Maroc Van Ginkel kenang masa lalu bersama AC Milan: "Kaki saya hampir patah"

 

Marco Van Ginkel - foto by Marco Luzzani

MaximalMilan - Marco Van Ginkel mengenang waktunya bersama AC Milan dan percakapan canggung dengan Filippo Inzaghi.

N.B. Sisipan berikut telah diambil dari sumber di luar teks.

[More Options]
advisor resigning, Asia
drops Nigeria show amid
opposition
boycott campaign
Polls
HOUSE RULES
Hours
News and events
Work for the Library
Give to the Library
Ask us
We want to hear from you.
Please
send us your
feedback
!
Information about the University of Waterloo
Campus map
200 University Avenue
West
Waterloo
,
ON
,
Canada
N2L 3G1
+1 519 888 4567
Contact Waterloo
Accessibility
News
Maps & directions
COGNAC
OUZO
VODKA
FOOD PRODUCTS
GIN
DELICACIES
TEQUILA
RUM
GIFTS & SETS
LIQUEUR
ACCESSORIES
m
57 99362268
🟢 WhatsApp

Van Ginkel diwawancarai oleh Gazzetta dello Sport dan dia berbicara tentang masa lalunya berseragam Rossoneri serta hubungan dengan Inzaghi, berikut komentarnya disampaikan melalui Calciomercato.com.

Komentar Marco Van Ginkel

"Itu adalah negosiasi yang cepat, ditutup pada hari terakhir pasar. Agen saya tiba-tiba menelepon saya dan berkata 'Kami harus segera naik jet ke Milan'. Saya ingat wawancara dengan Pippo Inzaghi di kantornya pada hari pertama di Milanello."

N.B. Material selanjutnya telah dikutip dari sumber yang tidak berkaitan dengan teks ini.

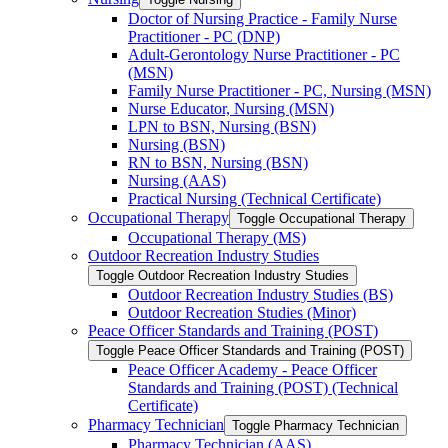
Doctor of Nursing Practice -​ Family Nurse
Practitioner -​ PC (DNP)
Adult-​Gerontology Nurse Practitioner -​ PC
(MSN)
Family Nurse Practitioner -​ PC, Nursing (MSN)
Nurse Educator, Nursing (MSN)
LPN to BSN, Nursing (BSN)
Nursing (BSN)
RN to BSN, Nursing (BSN)
Nursing (AAS)
Practical Nursing (Technical Certificate)
Occupational Therapy
Toggle Occupational Therapy
Occupational Therapy (MS)
Outdoor Recreation Industry Studies
Toggle Outdoor Recreation Industry Studies
Outdoor Recreation Industry Studies (BS)
Outdoor Recreation Studies (Minor)
Peace Officer Standards and Training (POST)
Toggle Peace Officer Standards and Training (POST)
Peace Officer Academy -​ Peace Officer
Standards and Training (POST) (Technical
Certificate)
Pharmacy Technician
Toggle Pharmacy Technician
Pharmacy Technician (AAS)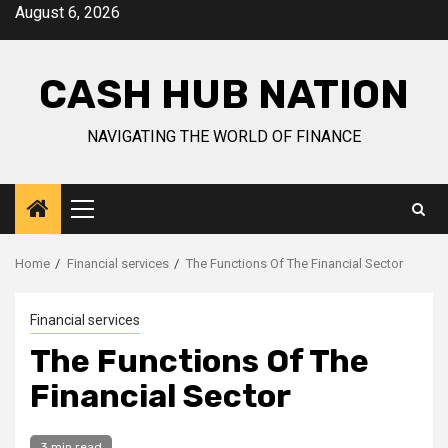
Skip
August 6, 2026
to
content
CASH HUB NATION
NAVIGATING THE WORLD OF FINANCE
Primary
Menu
Home
Financial services
The Functions Of The Financial Sector
Financial services
The Functions Of The
Financial Sector
3 min read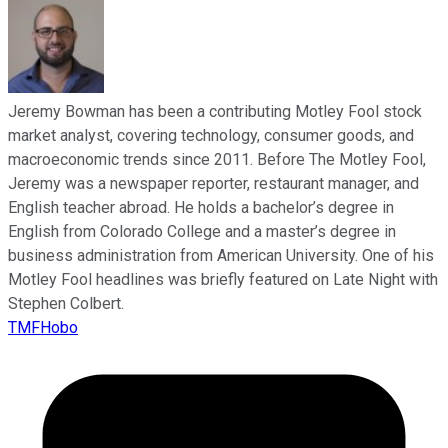
Jeremy Bowman has been a contributing Motley Fool stock
market analyst, covering technology, consumer goods, and
macroeconomic trends since 2011. Before The Motley Fool,
Jeremy was a newspaper reporter, restaurant manager, and
English teacher abroad. He holds a bachelor’s degree in
English from Colorado College and a master’s degree in
business administration from American University. One of his
Motley Fool headlines was briefly featured on Late Night with
Stephen Colbert.
TMFHobo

"Dia seharusnya menunjukkan kepada saya beberapa slide tentang cara bergerak di sekitar lapangan, tetapi dia berbicara dalam bahasa Italia. Saya tidak mengerti apa pun. Pada satu titik, saya mengatakan kepadanya 'Tuan, saya tidak berbicara dengan bahasa anda'. Dia berpura-pura mengerti dan mencoba dalam bahasa Inggris, bahkan jika dia tidak terlalu mengerti."

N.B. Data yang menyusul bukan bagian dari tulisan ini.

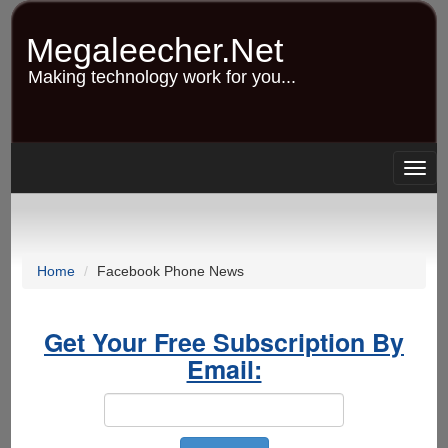
Skip
to
Megaleecher.Net
main
content
Making technology work for you...
Togg
navig
Home
Facebook Phone News
Get Your Free Subscription By
Email: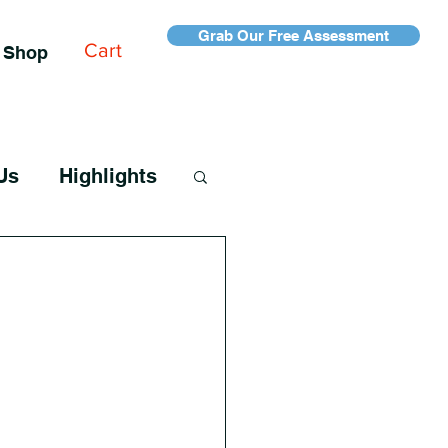
Grab Our Free Assessment
Cart
Shop
Us
Highlights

"Inzaghi tidak memiliki manajemen tim yang hebat. Mungkin anda bermain bagi selama beberapa pertandingan dan kemudian dia mencadangkan anda. Tapi dia baru melatih dan salah selalu mengaguminya secara pribadi."

"Apakah aku ingat rekan-rekan saya? Rami membuat semua orang di ruang ganti tertawa. Saya sangat akrab dengan Suso, De Jong, Bonaventura dan Alex. Muntari setiap berlatih hampir mematahkan pergelangan kaki saya, untungnya itu hanya keseleo, tetapi selama dua bulan saya harus absen."

"Dia meminta maaf kepada saya dalam segala hal dan saya menerimanya."